La route a beaucoup tué cette année. Plusieurs accidents sur les voies interurbaines ont endeuillé des dizaines de familles, ces derniers mois. Parmi ces drames, on se souvient notamment de celui du 6 décembre, où un grave accident de la route impliquant deux minicars sur l’axe Daloa-Issia, a fait 26 morts. Le 10 novembre, une collision entre deux minicars de 24 places a faisait 20 décès, à Ahizabré, village situé à environ 20 kilomètres de Gagnoa. Le 6 septembre, un violent accident impliquant un car de transport de voyageurs, un camion-citerne chargé de carburant et un camion de marchandises, a causé 13 morts, sur l’autoroute A3, entre les villages d’Ounandiekaha et d’Oureguékaha, près de Niakara.

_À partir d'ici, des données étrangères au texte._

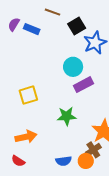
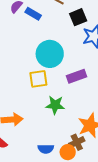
cyan circle: (73, 67) -> (50, 54), moved, size x1.4
yellow square: (28, 95) -> (38, 79), moved

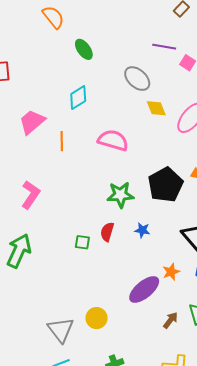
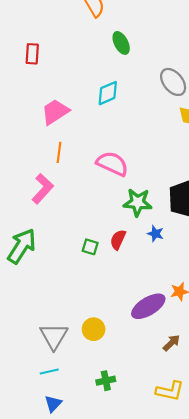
pink semicircle: (113, 140) -> (112, 164), moved
orange line: (62, 141) -> (59, 152), moved
blue star: (142, 230) -> (155, 234), moved

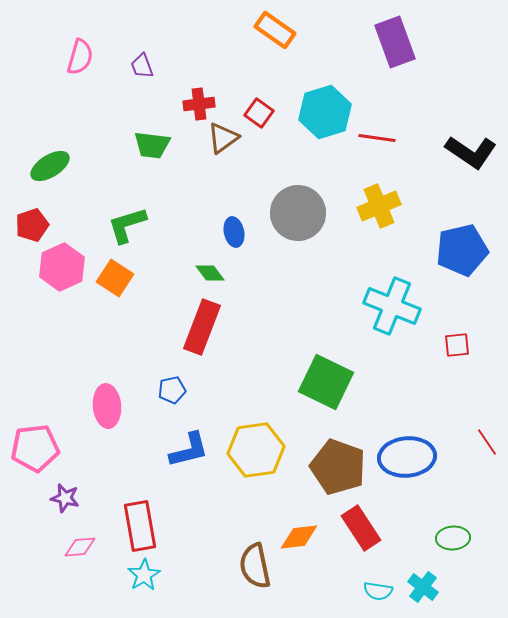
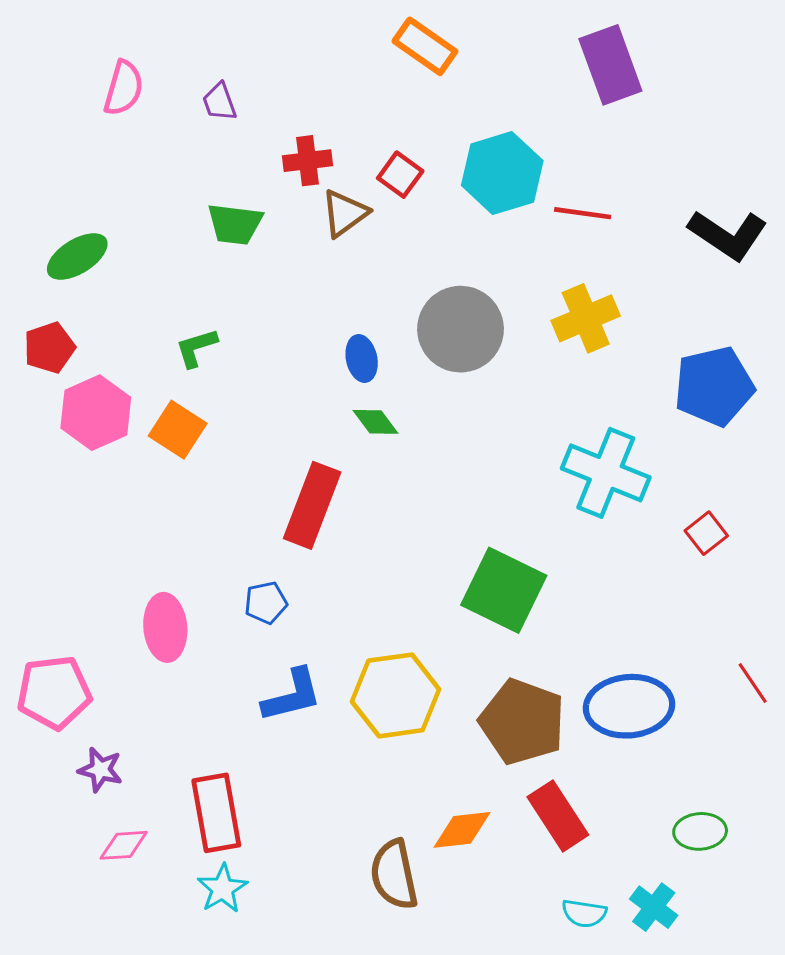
green L-shape: (127, 225) -> (196, 348), size x0.7
green diamond: (210, 273) -> (375, 422), moved
red square: (457, 345) -> (706, 533), turned -32

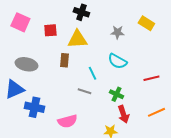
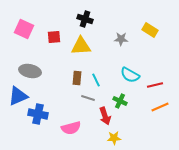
brown rectangle: (64, 60) -> (77, 78), moved
cyan semicircle: (117, 61) -> (130, 75), moved
orange line: (156, 112) -> (160, 107), moved
red arrow: (123, 114) -> (105, 116), moved

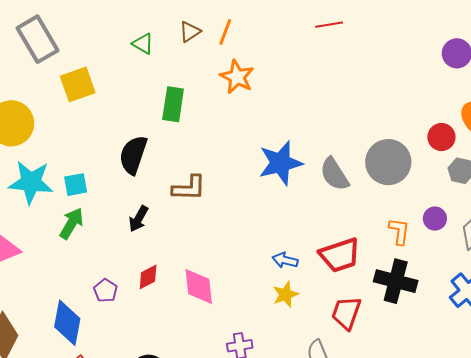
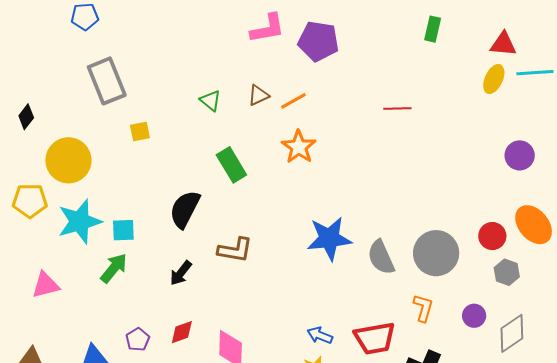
orange line: (225, 32) -> (293, 101), turned 32
yellow square: (78, 84) -> (140, 131), size x0.6
green rectangle: (173, 104) -> (231, 165), turned -48
cyan star: (31, 182) -> (80, 222), turned -30
orange L-shape: (399, 231) -> (423, 308), moved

En réponse à ces cas, le ministère des Transports a publié un communiqué le 14 décembre dernier pour souligner l’ « état défectueux des pneus », comme étant l’une des causes de ces accidents. Tout en appelant à la prudence, le ministère a insisté sur les visites techniques à effectuer.
Toutefois, pour les transporteurs, la hausse des accidents de la route ne pourra être jugulée qu’à une condition : diversifier le secteur. «Nous n’avons qu’un seul mode de transport en Côte d’Ivoire : les véhicules. On se déplace trop en voiture. Ailleurs, vous avez l’avion, le train, les bateaux, etc. Tant que nous ne développerons pas d’autres façon de nous déplacer, les accidents seront récurrents », a indiqué Abdoulaye Sylla, président de la Fédération nationale des syndicats des chauffeurs de Côte d’Ivoire (Fensci-CI). Pour lui, la sensibilisation ne suffira pas.